Using and developing bioinfomatics in deep level phylogenomic reconstructions
Matthew Brown (Mississippi State University)
Recent advances of both sequencing technologies and sequence library production have revolutionized the fields of genomics and transcriptomics. With these new technologies, we are now able to examine the expression profiles of cell types at developmental stages. We are also able to use single cell RNAseq to robustly examine the evolutionary positions of organisms that are rare and or difficult to culture. Here I detail the methodologies, pitfalls, costs, and benefits associated with the production of such data. I also provide several case studies of the use of this technology for both types of experiments. We apply these ultra-low input RNAseq methods to phylogenomically examine the deep relationships of many protistan supergroups using a new bioinformatic tool called PhyloFisher, which will be explained. Additionally, with these methods, we examine the developmental pathways using expression profiling of discrete developmental stages of life cycle of aggregatively multicellular amoebae and sporocarpic amoebae that make fruiting bodies individually. Using time-lapse microscopy as well as the methods in single/few cell transcriptomics, we are now able to begin to unlock the developmental program in these slime molds. Here we begin to unravel the developmental program of these disparate taxa to examine if these organisms use underlying homologous.

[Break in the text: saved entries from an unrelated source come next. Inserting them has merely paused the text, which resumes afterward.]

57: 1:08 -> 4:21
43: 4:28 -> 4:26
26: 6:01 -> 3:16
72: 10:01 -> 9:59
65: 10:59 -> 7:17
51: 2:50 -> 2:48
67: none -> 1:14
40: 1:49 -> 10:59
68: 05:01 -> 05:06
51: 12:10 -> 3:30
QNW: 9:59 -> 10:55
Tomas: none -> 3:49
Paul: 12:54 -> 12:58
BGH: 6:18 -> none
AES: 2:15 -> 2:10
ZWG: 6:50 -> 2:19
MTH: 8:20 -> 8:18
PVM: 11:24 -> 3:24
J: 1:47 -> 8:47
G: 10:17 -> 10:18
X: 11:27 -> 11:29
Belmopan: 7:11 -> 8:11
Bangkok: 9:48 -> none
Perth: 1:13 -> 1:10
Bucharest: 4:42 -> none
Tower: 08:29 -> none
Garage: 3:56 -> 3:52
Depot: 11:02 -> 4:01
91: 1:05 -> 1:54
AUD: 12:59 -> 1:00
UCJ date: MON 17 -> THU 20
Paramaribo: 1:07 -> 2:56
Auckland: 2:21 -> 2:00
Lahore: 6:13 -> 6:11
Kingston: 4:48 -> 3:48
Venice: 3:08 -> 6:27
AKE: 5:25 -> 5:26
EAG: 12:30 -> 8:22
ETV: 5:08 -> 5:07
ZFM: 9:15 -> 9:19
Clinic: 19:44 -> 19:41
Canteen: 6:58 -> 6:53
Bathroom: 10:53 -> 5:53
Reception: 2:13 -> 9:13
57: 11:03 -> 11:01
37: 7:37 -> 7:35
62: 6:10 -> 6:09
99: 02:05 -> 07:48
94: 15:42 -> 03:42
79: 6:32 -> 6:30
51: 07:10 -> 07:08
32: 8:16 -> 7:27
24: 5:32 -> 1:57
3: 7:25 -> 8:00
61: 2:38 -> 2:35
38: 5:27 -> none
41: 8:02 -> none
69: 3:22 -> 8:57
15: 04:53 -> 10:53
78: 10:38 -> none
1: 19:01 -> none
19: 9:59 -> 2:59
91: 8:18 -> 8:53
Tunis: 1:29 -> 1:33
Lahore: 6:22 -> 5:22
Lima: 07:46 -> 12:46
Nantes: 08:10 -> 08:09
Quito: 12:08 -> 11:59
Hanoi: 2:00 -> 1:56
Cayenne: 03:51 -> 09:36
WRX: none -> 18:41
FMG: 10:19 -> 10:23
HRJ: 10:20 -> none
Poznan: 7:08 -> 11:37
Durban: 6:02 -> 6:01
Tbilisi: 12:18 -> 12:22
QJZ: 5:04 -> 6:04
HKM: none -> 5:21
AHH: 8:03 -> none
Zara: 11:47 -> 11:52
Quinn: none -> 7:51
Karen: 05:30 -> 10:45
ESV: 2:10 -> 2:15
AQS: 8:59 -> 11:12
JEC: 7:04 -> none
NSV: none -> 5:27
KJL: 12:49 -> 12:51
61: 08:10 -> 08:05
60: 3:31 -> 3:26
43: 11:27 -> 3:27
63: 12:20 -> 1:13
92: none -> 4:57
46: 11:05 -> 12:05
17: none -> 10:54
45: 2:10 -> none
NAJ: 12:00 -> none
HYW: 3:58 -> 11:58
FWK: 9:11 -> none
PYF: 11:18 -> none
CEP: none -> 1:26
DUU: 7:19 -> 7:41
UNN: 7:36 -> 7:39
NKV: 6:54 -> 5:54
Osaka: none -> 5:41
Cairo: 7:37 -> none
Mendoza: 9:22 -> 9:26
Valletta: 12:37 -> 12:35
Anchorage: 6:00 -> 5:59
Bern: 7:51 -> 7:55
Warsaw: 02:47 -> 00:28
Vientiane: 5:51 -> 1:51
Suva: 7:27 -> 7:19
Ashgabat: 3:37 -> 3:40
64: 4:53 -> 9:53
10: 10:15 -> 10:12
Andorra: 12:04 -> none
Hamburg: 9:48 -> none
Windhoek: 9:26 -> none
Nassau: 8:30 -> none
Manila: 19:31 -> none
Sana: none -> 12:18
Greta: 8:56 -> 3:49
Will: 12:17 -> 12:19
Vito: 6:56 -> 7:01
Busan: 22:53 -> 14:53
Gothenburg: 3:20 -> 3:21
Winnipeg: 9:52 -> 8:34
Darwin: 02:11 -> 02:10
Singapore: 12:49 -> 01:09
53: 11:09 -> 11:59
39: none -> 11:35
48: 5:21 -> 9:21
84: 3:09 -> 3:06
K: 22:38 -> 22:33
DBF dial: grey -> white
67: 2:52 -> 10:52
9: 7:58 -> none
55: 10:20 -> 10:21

Developing Climate Resilient Cities: From Heat Islands to Digital Twins
Dev Niyogi (University of Texas at Austin, USA)
Cities are complex systems that house more than half of the humanity and are also major emitters of greenhouse emissions. Additionally cities are disproportionately impacted by climatic extremes.  In this changing climate how should we design future cities that are resilient to climatic shocks and how can we use computational approaches to aid that process? Using examples of urban heat island mapping, to rainfall extremes, this presentation will lay the foundation for development of urban digital twins that can aid knowledge co-production, and bridge urban climate with urban planning and engineering solutions for equitable, socioeconomic outcomes.


Data Science for the Study of History: from Statistics to Machine Learning 
Chuan XIAO (Osaka University)
Nowadays, data science is an indispensable research methodology for a variety of research fields. While computational methods have been applied to natural sciences for centuries, interest in applying data science to social sciences has grown rapidly in the last few decades, mainly in the name of cliodynamics, quantitative history, and digital history. This talk focuses on the case of using data science in the study of history. I first review the evolution of the use of data science methods in historical research, from early attempts that employed preliminary statistical approaches to the mathematical modeling era, and then to recent advances featuring machine learning technologies. Then, I outline the challenges and future directions in this transdisciplinary area. In particular, the opportunities of using knowledge bases, text mining, and natural language processing techniques will be discussed.